Perché vince il coyote
il racconto non lo dice ma lo lascia immaginare
la vita è fantasia, è coraggio,
è lotta dura con la voglia di inventare
e se la stella con la coda tante storie raccontava
la fantasia del coyote col suo fuoco la bruciava
e poi faceva ascoltare l’erba crescere sulla mano
e il grido della risacca di un prossimo uragano.

(Lucio Dalla, Il coyote)

 

 

Da 101 Storie Zen
(Nyogen Senzaky-Paul Reps)

 

Nan-in, un maestro giapponese dell’era Meiji, ricevette la visita di un professore universitario che voleva studiare lo Zen.
Nan-in servì il tè. Riempì la tazza del visitatore e poi continuò a versare. Il professore osservò il tè che stava traboccando, fino a che non poté più contenersi: “E’ strapiena. Non ce ne sta più!”
“Come questa coppa”, disse Nan-in, “tu sei colmo delle tue opinioni e dei tuoi preconcetti. Come posso mostrarti lo Zen se non svuoti la tua tazza?”

Tanzan ed Ekido una volta stavano camminando lungo una strada fangosa. Stava ancora cadendo una pioggia torrenziale. Dopo una svolta, incontarrono una graziosa ragazza in chimono e fascia di seta, che non sapeva come attraversare la strada.
“Vieni, ragazza”, disse subito Tanzan. La sollevò tra le braccia e la trasportò al di là del fango.
Ekido non disse nulla fino a che, quella sera, non ebbero raggiunto un tempio. Poi non poté più contenersi.
“Noi monaci non ci avviciniamo alle donne”, disse a Tanzan. “Specialmente a quelle giovani e graziose. È pericoloso. Perché l’hai fatto?”
“Io ho lasciato quella ragazza laggiù”, disse Tanzan. “Tu te la stai ancora portando dietro”.

Buddha in un sutra raccontò una parabola:
“Un uomo che stava attraversando un campo incontrò una tigre. Cominciò a scappare, con la belva alle costole. Giunto ad un precipizio, afferrò la radice di un rampicante selvatico e si lanciò giù, oltre il ciglio. L a tigre lo fiutava dall’alto. Tremando, l’uomo guardò giù, dove molto più in basso, un’altra tigre l’aspettava per divorarlo. Solo il rampicante lo sosteneva.
“Due topi, uno bianco e uno nero, poco a poco cominciarono a rosicchiare il rampicante. L’uomo vide una succulenta fragola vicino a sé. Tenendo il rampicante con una mano, colse la fragola con l’altra.

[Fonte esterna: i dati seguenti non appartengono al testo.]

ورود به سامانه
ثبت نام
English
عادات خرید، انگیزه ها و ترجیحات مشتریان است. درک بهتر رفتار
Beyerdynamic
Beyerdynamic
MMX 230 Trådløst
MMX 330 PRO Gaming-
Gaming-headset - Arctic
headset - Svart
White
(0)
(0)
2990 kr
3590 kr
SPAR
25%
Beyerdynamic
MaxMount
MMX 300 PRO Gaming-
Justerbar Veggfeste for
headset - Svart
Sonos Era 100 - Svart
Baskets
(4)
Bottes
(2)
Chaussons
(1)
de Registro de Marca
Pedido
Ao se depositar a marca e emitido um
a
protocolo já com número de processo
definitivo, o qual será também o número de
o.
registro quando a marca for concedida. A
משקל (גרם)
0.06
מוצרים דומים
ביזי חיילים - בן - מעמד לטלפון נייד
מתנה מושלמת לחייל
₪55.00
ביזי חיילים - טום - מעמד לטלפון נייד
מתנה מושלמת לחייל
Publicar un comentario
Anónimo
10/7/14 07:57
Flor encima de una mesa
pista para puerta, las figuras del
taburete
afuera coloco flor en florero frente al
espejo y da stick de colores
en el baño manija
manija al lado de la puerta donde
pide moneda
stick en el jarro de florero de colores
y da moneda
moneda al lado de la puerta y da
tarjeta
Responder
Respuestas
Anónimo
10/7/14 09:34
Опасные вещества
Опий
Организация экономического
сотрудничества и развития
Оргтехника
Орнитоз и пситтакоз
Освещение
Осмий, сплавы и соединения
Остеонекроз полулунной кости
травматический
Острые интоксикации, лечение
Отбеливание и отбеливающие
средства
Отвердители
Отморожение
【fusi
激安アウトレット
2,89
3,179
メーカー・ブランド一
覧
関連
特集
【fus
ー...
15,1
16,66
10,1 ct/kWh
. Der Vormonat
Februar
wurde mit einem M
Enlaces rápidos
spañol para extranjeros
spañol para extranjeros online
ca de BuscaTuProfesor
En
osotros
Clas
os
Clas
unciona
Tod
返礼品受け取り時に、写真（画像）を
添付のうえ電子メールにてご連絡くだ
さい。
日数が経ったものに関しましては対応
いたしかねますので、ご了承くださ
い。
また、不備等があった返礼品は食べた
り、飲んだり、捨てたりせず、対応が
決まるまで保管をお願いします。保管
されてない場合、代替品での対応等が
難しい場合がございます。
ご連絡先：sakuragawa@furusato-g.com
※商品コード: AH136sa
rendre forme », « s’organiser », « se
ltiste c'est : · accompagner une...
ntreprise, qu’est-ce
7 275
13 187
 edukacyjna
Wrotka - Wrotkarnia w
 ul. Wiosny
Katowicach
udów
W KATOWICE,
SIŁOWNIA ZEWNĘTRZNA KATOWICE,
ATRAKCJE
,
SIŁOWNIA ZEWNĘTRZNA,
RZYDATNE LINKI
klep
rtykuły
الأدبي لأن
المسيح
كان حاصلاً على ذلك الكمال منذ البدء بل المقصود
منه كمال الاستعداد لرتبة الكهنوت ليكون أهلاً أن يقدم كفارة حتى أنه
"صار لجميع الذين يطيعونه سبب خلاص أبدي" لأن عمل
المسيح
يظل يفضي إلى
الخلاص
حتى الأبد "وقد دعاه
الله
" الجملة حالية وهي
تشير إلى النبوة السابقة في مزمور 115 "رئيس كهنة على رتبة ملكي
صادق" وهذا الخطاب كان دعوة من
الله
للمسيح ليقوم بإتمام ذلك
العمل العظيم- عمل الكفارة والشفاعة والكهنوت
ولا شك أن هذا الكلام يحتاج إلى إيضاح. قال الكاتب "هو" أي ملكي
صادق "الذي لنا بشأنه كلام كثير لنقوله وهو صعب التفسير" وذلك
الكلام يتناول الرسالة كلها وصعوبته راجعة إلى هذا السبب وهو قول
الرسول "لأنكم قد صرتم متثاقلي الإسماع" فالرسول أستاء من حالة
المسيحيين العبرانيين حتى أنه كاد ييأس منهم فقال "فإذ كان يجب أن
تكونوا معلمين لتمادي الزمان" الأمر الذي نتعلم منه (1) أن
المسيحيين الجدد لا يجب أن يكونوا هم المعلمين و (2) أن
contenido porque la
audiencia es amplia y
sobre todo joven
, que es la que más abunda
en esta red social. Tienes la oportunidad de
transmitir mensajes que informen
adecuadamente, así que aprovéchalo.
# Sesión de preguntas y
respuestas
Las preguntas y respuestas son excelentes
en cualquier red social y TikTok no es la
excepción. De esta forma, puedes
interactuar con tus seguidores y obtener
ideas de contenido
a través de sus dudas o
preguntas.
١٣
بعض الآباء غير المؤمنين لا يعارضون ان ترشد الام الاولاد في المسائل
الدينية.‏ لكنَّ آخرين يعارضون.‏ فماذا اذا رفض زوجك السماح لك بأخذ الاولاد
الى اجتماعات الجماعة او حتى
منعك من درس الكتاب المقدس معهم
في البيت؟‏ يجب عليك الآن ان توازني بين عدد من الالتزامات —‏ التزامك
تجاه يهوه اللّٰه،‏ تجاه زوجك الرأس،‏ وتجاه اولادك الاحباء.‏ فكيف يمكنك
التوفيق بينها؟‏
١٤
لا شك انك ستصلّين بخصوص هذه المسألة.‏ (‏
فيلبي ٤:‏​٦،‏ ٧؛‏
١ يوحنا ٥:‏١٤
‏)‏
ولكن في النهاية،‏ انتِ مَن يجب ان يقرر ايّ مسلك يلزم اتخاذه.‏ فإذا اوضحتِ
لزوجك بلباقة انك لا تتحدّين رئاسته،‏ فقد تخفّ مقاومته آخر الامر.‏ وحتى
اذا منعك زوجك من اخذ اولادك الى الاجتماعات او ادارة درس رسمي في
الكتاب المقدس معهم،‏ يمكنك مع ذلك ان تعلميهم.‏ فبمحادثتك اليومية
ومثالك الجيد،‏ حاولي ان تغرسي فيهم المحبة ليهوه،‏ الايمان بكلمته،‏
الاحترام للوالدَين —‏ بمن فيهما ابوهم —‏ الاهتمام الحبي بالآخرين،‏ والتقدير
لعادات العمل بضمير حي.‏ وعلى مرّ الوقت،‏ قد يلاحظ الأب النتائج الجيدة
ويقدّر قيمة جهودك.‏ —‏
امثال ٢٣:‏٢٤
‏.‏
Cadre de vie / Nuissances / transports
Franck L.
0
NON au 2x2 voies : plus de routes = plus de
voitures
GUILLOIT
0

Com’era dolce!”

Daiju fece visita al maestro Baso, in Cina.
Baso gli chiese: “Cosa cerchi?”
“L’illuminazione”, rispose Daiju.
“Tu hai giù la tua stanza dei tesori. Perché la cerchi all’esterno?”, replicò Baso.
Daiju chiese: “Dov’è la mia stanza dei tesori?”
Baso rispose: “Quello che sta chiedendo è la tua stanza dei tesori”.
Daiju fu illuminato!
Da allora esortò sempre i suoi amici: “Aprite la vostra stanza dei tesori e usate quei tesori”.

Uno studente Zen andò da Bankei e si lamentò: “Maestro, ho un’ira ingovernabile. Come posso curarla?”
“Hai qualcosa di molto strano”, rispose Bankei. “Fammi vedere cos’hai”.
“In questo momento non posso mostrartela”, rispose l’altro.
“E quando potrai farlo?”, chiese Bankei.
“Sorge inaspettatamente”, fu la risposta.
“Allora”, concluse Bankei, “non può essere la tua vera natura. Se lo fosse, potresti mostrarmela in qualsiasi momento. Quando sei nato non l’avevi e i tuoi genitori non te l’hanno data. Pensaci”.